La méthode est simple: assimiler les chrétiens non-orthodoxes, principalement l'Eglise catholique, à un occident colonisateur et décadent. L’Eglise orthodoxe russe, à travers son exarchat africain, joue un rôle actif dans cette stratégie.
Le pape, une menace
Après Donald Trump, le pape Léon XIV doit donc composer avec un ennemi d'autant plus dangereux: Vladimir Poutine. La visite du souverain pontife en Afrique a servi de catalyseur à cette propagande. Sur les canaux affiliés à Africa Politology, le déplacement a été présenté comme une menace géopolitique.
Selon Inpact, ces narratifs doivent préparer le terrain à une interprétation biaisée de futurs événements. Un message diffusé en mars évoque ainsi un risque d’ingérence occidentale:
Ces messages trouvent leur origine idéologique sur des canaux Telegram russes, ainsi que des émissions produites par la chaîne Spas TV, proche du patriarche de Moscou, Kirill. Ils sont ensuite repris par une myriade de médias — francophones pour la plupart — dans des pays tels que la Centrafrique, le Cameroun ou le Sénégal. Parmi eux, Inpact cite: Lengo songo, Afrique media, le Potential centrafricain ou encore Senenews.
Les déçus du Vatican
La stratégie russe s’appuie notamment sur des fractures internes au christianisme. La déclaration du pape François Fiducia supplicans, autorisant certaines bénédictions de couples de même sexe, a été exploitée pour attiser les critiques, notamment en Afrique.
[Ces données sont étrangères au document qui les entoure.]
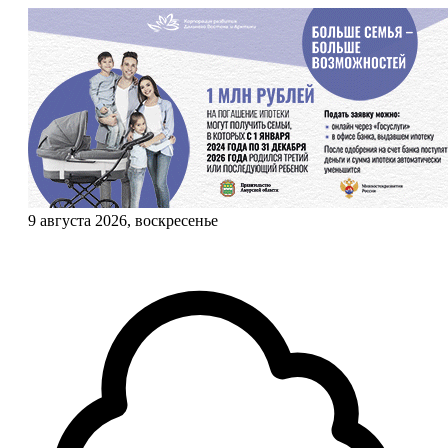
9 августа 2026, воскресенье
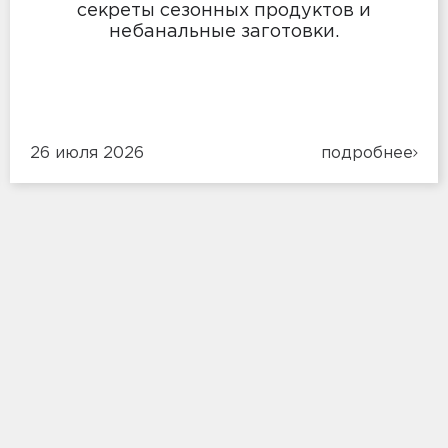
секреты сезонных продуктов и
небанальные заготовки.
26 июля 2026
подробнее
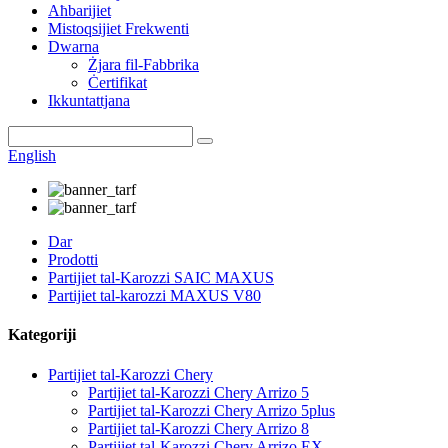
Aħbarijiet
Mistoqsijiet Frekwenti
Dwarna
Żjara fil-Fabbrika
Ċertifikat
Ikkuntattjana
English
Dar
Prodotti
Partijiet tal-Karozzi SAIC MAXUS
Partijiet tal-karozzi MAXUS V80
Kategoriji
Partijiet tal-Karozzi Chery
Partijiet tal-Karozzi Chery Arrizo 5
Partijiet tal-Karozzi Chery Arrizo 5plus
Partijiet tal-Karozzi Chery Arrizo 8
Partijiet tal-Karozzi Chery Arrizo EX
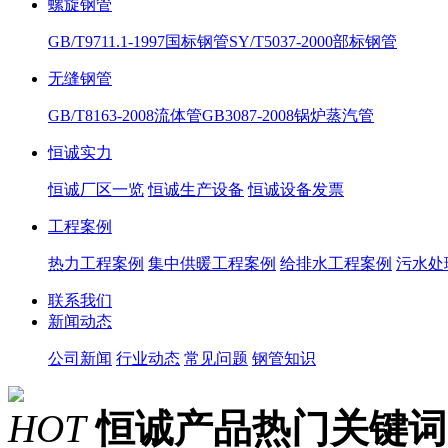
螺旋钢管
GB/T9711.1-1997国标钢管
SY/T5037-2000部标钢管
无缝钢管
GB/T8163-2008流体管
GB3087-2008锅炉蒸汽管
恒诚实力
恒诚厂区一览
恒诚生产设备
恒诚设备发票
工程案例
热力工程案例
集中供暖工程案例
给排水工程案例
污水处
联系我们
新闻动态
公司新闻
行业动态
常见问题
钢管知识
HOT
恒诚产品热门关键词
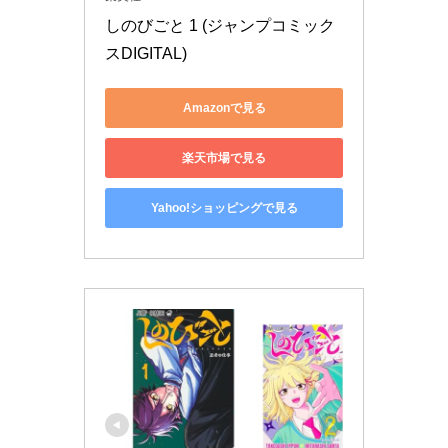
しのびごと 1 (ジャンプコミック
スDIGITAL)
Amazonで見る
楽天市場で見る
Yahoo!ショッピングで見る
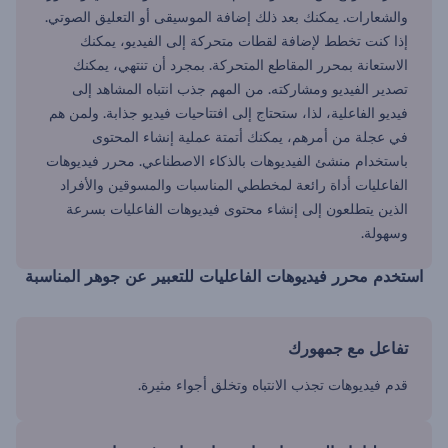
والشعارات. يمكنك بعد ذلك إضافة الموسيقى أو التعليق الصوتي.
إذا كنت تخطط لإضافة لقطات متحركة إلى الفيديو، يمكنك
الاستعانة بمحرر المقاطع المتحركة. بمجرد أن تنتهي، يمكنك
تصدير الفيديو ومشاركته. من المهم جذب انتباه المشاهد إلى
فيديو الفاعلية، لذا، ستحتاج إلى افتتاحيات فيديو جذابة. ولمن هم
في عجلة من أمرهم، يمكنك أتمتة عملية إنشاء المحتوى
باستخدام منشئ الفيديوهات بالذكاء الاصطناعي. محرر فيديوهات
الفاعليات أداة رائعة لمخططي المناسبات والمسوقين والأفراد
الذين يتطلعون إلى إنشاء محتوى فيديوهات الفاعليات بسرعة
وسهولة.
استخدم محرر فيديوهات الفاعليات للتعبير عن جوهر المناسبة
تفاعل مع جمهورك
قدم فيديوهات تجذب الانتباه وتخلق أجواء مثيرة.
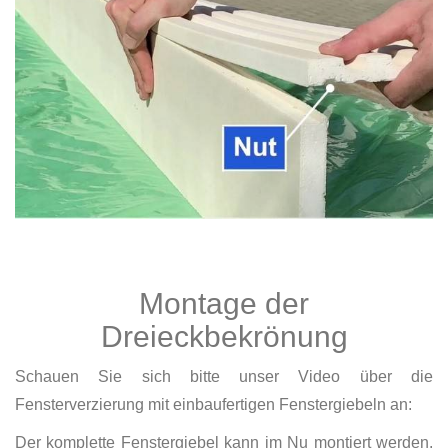
Montage der
Dreieckbekrönung
Schauen Sie sich bitte unser Video über die
Fensterverzierung mit einbaufertigen Fenstergiebeln an:
Der komplette Fenstergiebel kann im Nu montiert werden.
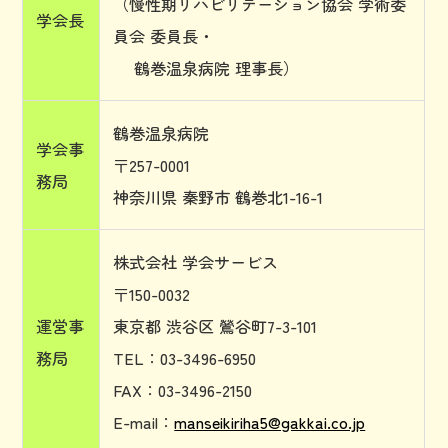
（慢性期リハビリテーション協会 学術委
学会長
員会 委員長・
鶴巻温泉病院 理事長）
鶴巻温泉病院
学会事
〒257-0001
務局
神奈川県 秦野市 鶴巻北1-16-1
株式会社 学会サービス
〒150-0032
運営事
東京都 渋谷区 鶯谷町7-3-101
務局
TEL：03-3496-6950
FAX：03-3496-2150
E-mail：
manseikiriha5@gakkai.co.jp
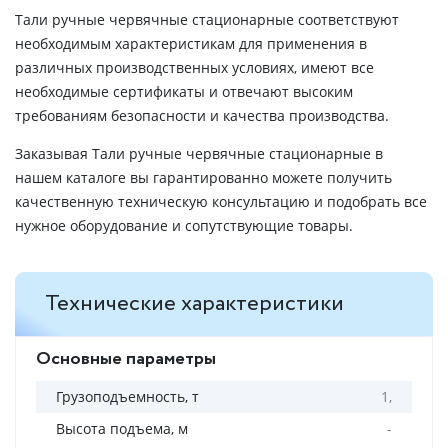
Тали ручные червячные стационарные соответствуют
необходимым характеристикам для применения в
различных производственных условиях, имеют все
необходимые сертификаты и отвечают высоким
требованиям безопасности и качества производства.
Заказывая Тали ручные червячные стационарные в
нашем каталоге вы гарантированно можете получить
качественную техническую консультацию и подобрать все
нужное оборудование и сопутствующие товары.
Технические характеристики
Основные параметры
Грузоподъемность, т
1,
Высота подъема, м
-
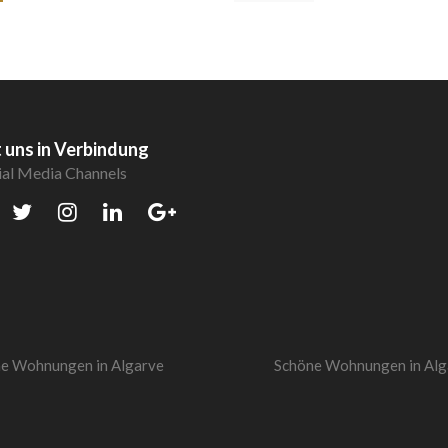
 uns in Verbindung
ial Media Channels
e Wohnungen in Algarve
Schöne Wohnungen in Alg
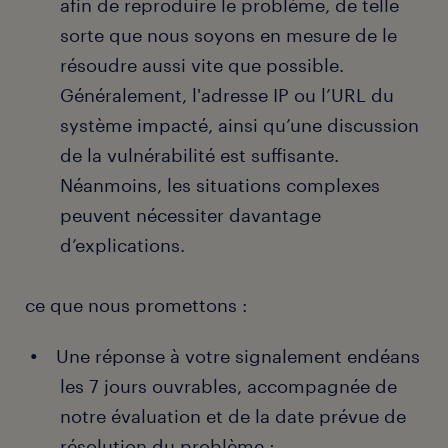
afin de reproduire le problème, de telle
sorte que nous soyons en mesure de le
résoudre aussi vite que possible.
Généralement, l'adresse IP ou l’URL du
système impacté, ainsi qu’une discussion
de la vulnérabilité est suffisante.
Néanmoins, les situations complexes
peuvent nécessiter davantage
d’explications.
ce que nous promettons :
Une réponse à votre signalement endéans
les 7 jours ouvrables, accompagnée de
notre évaluation et de la date prévue de
résolution du problème ;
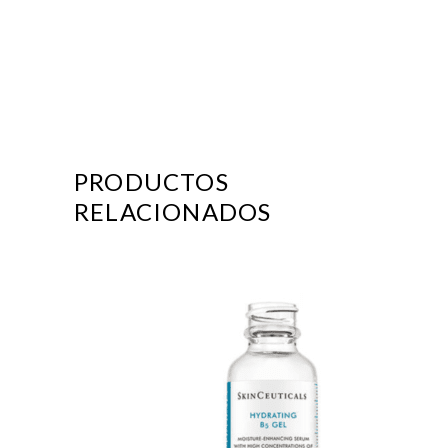
PRODUCTOS
RELACIONADOS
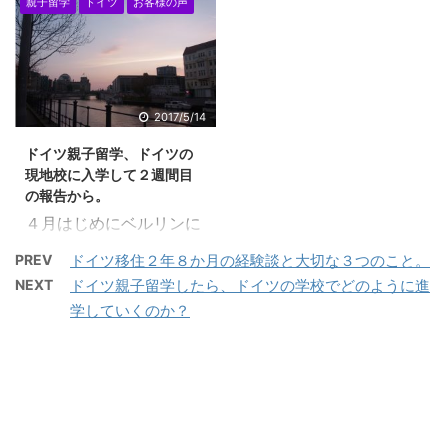
進められて来たクライア
１。ドイツ親子留学を決
親子留学
ドイツ
お客様の声
いました。順次に掲載し
としたアンケートをとら
ントさま クライアントさ
断されて理由は、ズバ
ていこうと思っておりま
せていただきました。 今
まは、感謝の心を忘れな
リ？ 教育シンフォニー
す。 これから、ドイツ親
回は、第６弾です。 家族
い、とても可愛いらしい
のホームページをみたの
子留学をご希望される
で移住されている方です
お母さまでいらっしゃい
がきっかけ。あとは、ぴ
方、ご検討されている方
ので、お母さんと子供さ
2017/5/14
ます。 私のブログから、
んときたから・・・
に参考になればと思いま
んだけの場合とご意見も
ドイツ親子留学を知って
２。子どもの教育につい
ドイツ親子留学、ドイツの
す。 ブログに掲載、手書
違うと思いますが、人の
くださり、着実に何をど
てどのように ...
現地校に入学して２週間目
きの画像を入れることの
目を気にすることなく、
うすればいいのかと進ん
の報告から。
許可をいただいておりま
緑に囲まれながらの暮ら
で来られまし ...
４月はじめにベルリンに
すので、ここに掲載させ
しは最高です・・とおっ
到着されたお客さまの１
ていただきます。 M さ
しゃられています。 子供
PREV
ドイツ移住２年８か月の経験談と大切な３つのこと。
０歳のお子さまが、ドイ
まより （Mさまから
の教育については、日本
NEXT
ドイツ親子留学したら、ドイツの学校でどのように進
ツの現地校に通学されて
は、手書きとワード記載
のように右へならへでは
学していくのか？
います。その報告より。
と両方をいただきまし
なく、自分の意志で自分
下の子は学校が終わっ
た。） Mさまのブログ
の未来を決断してもらい
てから学童保育のような
伯林日記 Mさまの写真の
たいと語られているとこ
ところがそのまま学校に
ブログ この星の景色
ろに注目です！ Sさまよ
ついていて、4時まで預
１。ドイツ親子留学を決
りブログへの掲載の許可
かってくれます。 クラ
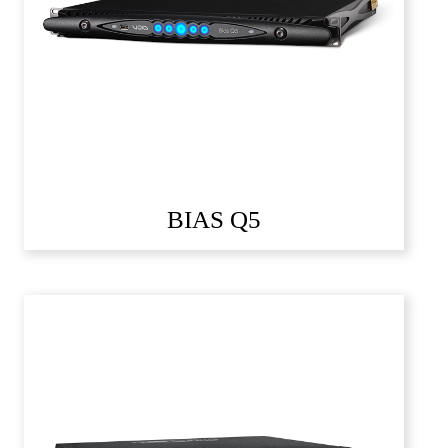
BIAS Q5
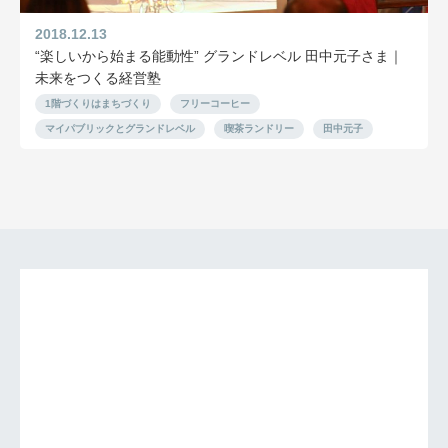
2018.12.13
“楽しいから始まる能動性” グランドレベル 田中元子さま｜
未来をつくる経営塾
1階づくりはまちづくり
フリーコーヒー
マイパブリックとグランドレベル
喫茶ランドリー
田中元子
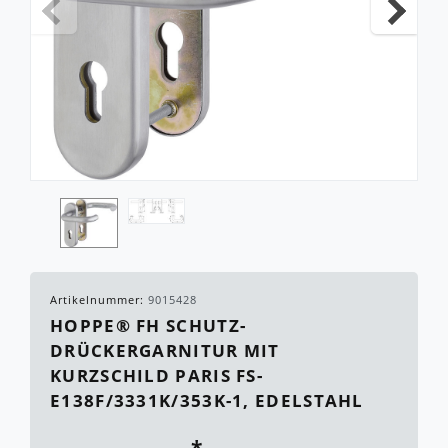
Artikelnummer:
9015428
HOPPE® FH SCHUTZ-
DRÜCKERGARNITUR MIT
KURZSCHILD PARIS FS-
E138F/3331K/353K-1, EDELSTAHL
*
François y est décrit comme un «prêtre sataniste LGBT» et surnommé le «pape arc-en-ciel». Son successeur Léon XIV est présenté dans sa lignée. Si ces déclarations peuvent faire sourire en Occident, le levier est efficace en Afrique, où les catholiques se montrent plus conservateurs sur les questions de mœurs.
Cette vision est par ailleurs alignée avec celle de la Russie traditionaliste de Vladimir Poutine. Si l'Eglise catholique prennait un virage plus progressiste, le pôle orthodoxe de la chrétienté serait donc là pour récupérer les déçus du Vatican. L'Eglise orthodoxe russe compte 350 paroisses, dans 35 pays africains.
Et très pratiquement parlant, pour Moscou, étendre sa sphère d'influence, cela veut aussi dire recruter des soldats pour se battre contre les Ukrainiens.
Des missionnaires accusés d'être liés à la CIA
L’enquête met particulièrement en lumière la République centrafricaine, où une organisation locale, le Cicausac (Comité d’initiatives pour le contrôle des actions des Etats-Unis en République centrafricaine), joue un rôle décisif. Pour Inpact, la Cicausac est un instrument clé de Poutine, des liens financiers avec Africa Politology étant attestés.
Elle est dirigée par un leader de jeunesse catholique et panafricain, Socrate Taramboye. Son propos est double: l'Occident a non seulement colonisé l'Afrique, mais une nouvelle génération de papes veut leur faire perdre leurs valeurs. La Cicausac est depuis devenue le MPAL (Mouvement panafricain pour une Afrique libre), mais son argumentaire n'a pas changé.
Ce mouvement accuse notamment les missionnaires chrétiens non-orthodoxes d’être liés à la CIA. Parmi les activités reprochées: un commerce d'armes illégal pour fournir les troupes de guérillas de Maxime Mokom, un criminel de guerre local.
Des allégations fausses et dangereuses, selon Inpact. Car de nombreux médias locaux relaient les allégations d'Africa Politology. Les missionnaires — la plupart sont en fait européens — craignent de devenir la cible de violences à la suite des actions de désinformation russes. De quoi rajouter de l'huile sur le feu sur un continent où les tensions sont déjà nombreuses.